#### Description of the task:
Of all the lines in the material, tally those containing the string "click", and report nothing but the total.

#### Provided data:
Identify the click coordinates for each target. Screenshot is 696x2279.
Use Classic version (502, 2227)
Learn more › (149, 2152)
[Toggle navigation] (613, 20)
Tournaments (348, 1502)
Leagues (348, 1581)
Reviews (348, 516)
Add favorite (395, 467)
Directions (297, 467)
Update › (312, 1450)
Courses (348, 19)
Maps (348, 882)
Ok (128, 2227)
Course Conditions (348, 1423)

==

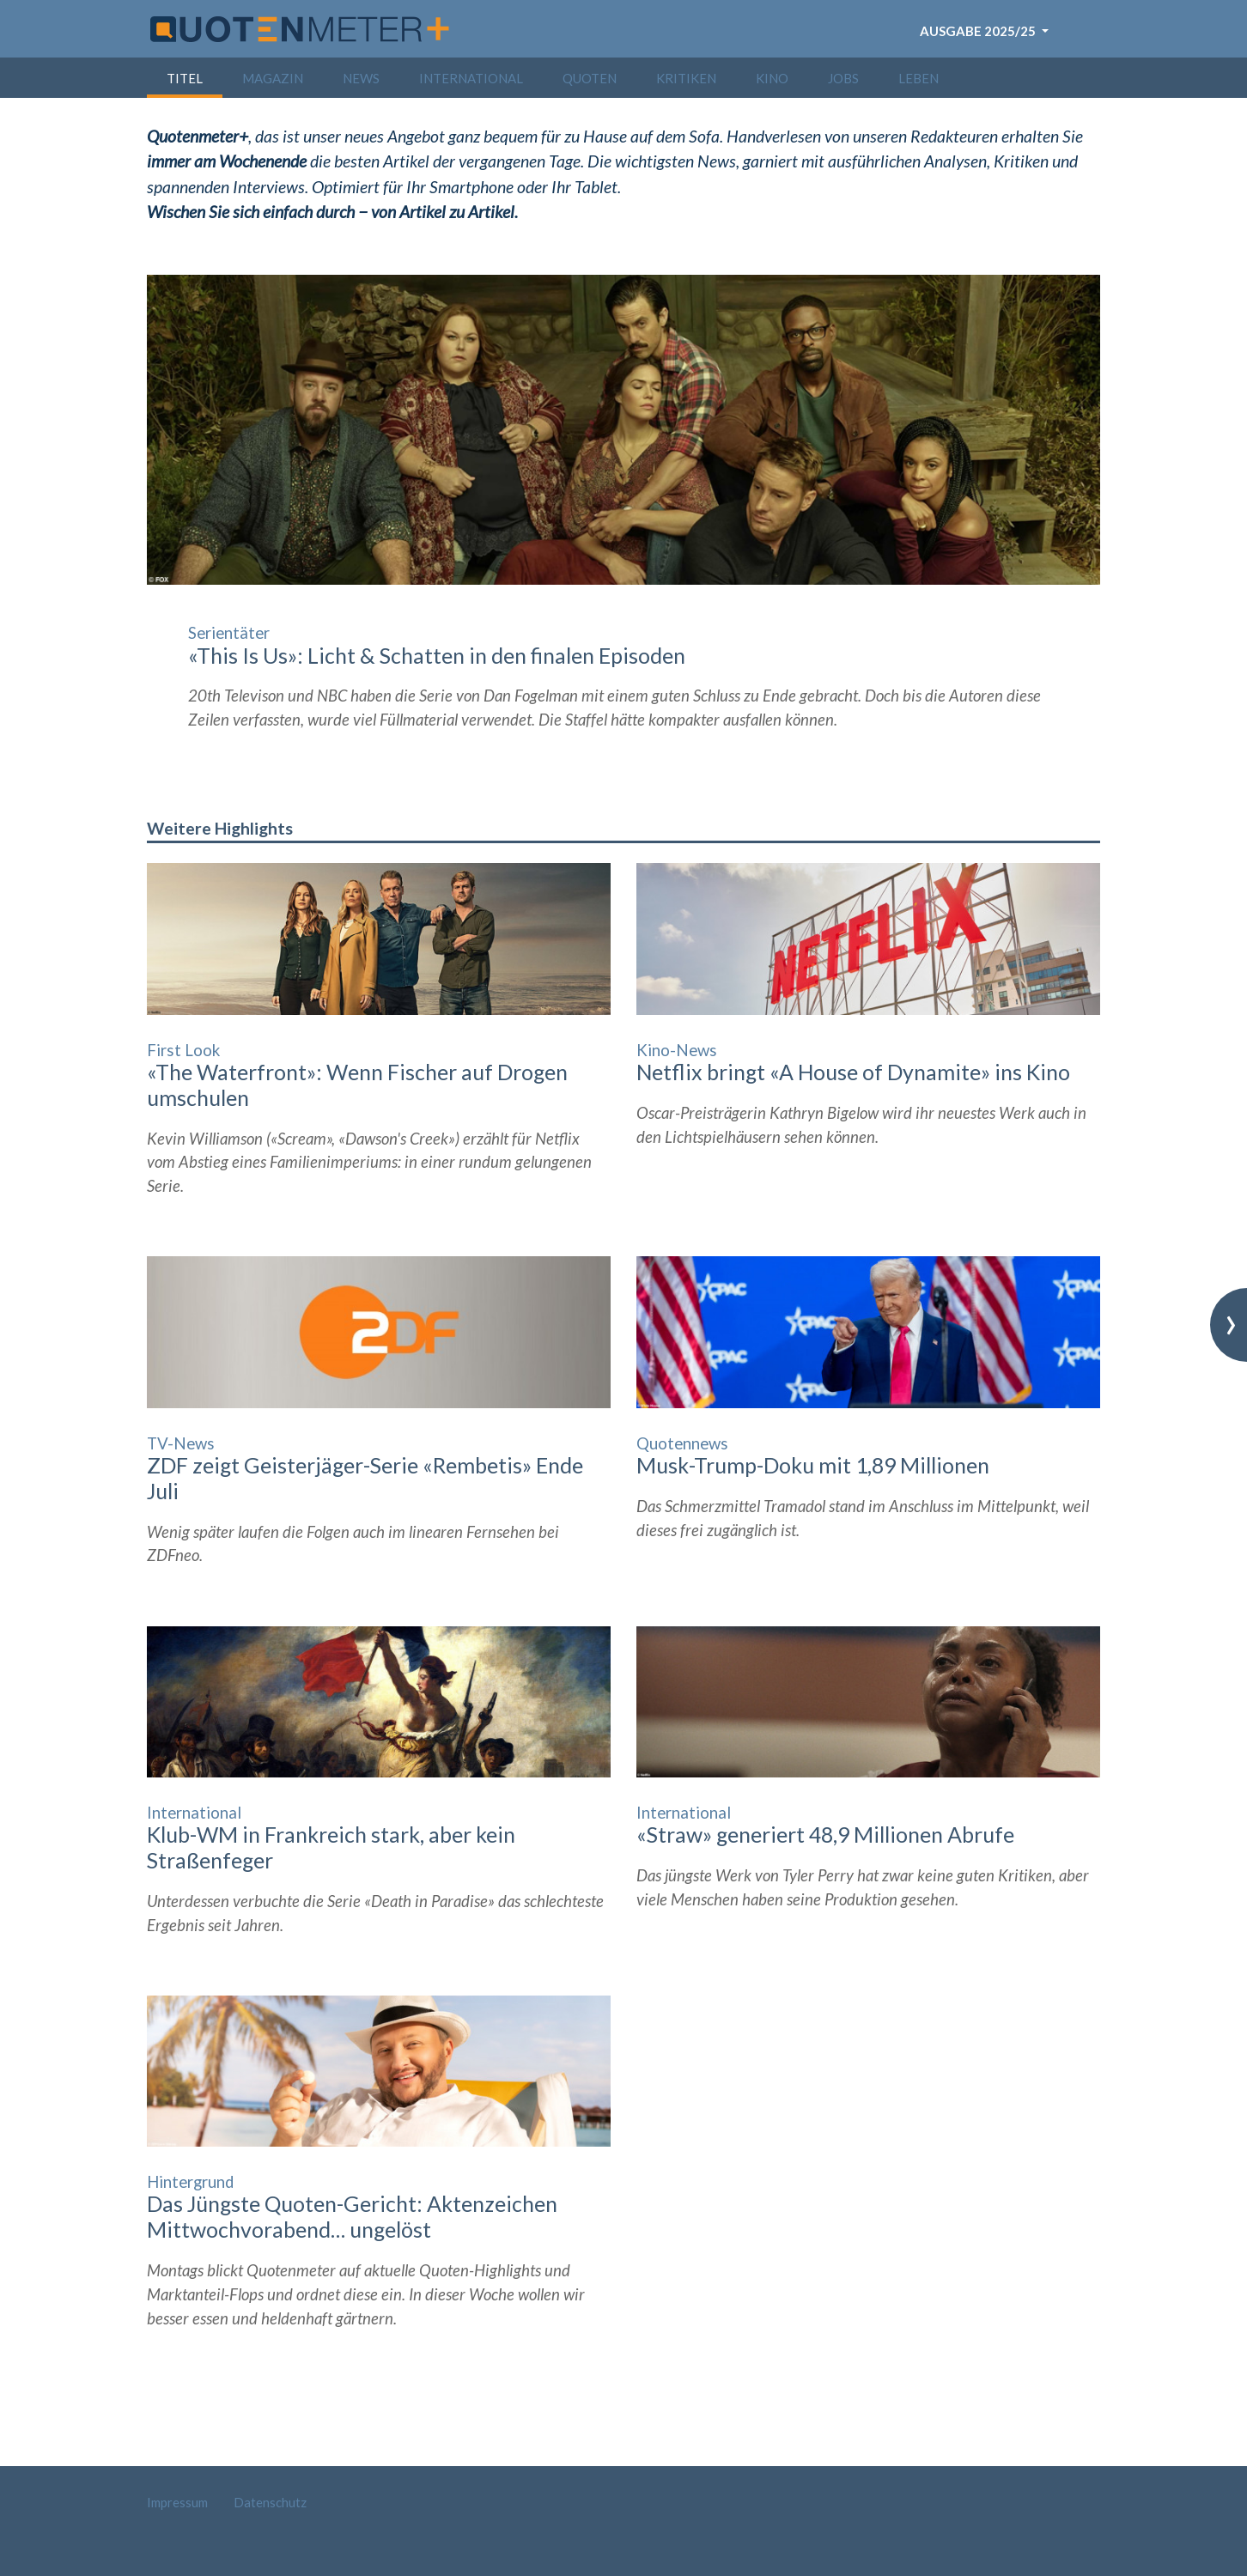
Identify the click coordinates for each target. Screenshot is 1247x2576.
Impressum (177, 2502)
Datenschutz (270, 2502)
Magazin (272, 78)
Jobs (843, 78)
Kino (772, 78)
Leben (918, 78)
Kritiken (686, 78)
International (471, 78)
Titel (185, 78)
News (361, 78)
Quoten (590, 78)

---

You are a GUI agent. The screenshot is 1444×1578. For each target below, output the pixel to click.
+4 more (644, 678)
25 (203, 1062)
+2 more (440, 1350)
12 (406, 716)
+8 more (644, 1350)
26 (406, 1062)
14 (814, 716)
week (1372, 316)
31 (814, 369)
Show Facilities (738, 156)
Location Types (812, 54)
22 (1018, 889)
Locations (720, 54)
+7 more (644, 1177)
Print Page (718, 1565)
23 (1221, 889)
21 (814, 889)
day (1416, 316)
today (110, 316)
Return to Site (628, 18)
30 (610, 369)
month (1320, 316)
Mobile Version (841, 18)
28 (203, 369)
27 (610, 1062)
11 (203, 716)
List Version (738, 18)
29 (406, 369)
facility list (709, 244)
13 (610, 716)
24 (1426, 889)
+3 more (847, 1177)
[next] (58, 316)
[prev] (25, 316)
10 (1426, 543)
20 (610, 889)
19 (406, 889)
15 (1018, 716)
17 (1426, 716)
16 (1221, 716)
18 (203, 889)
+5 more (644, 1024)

#### Response to this task:
3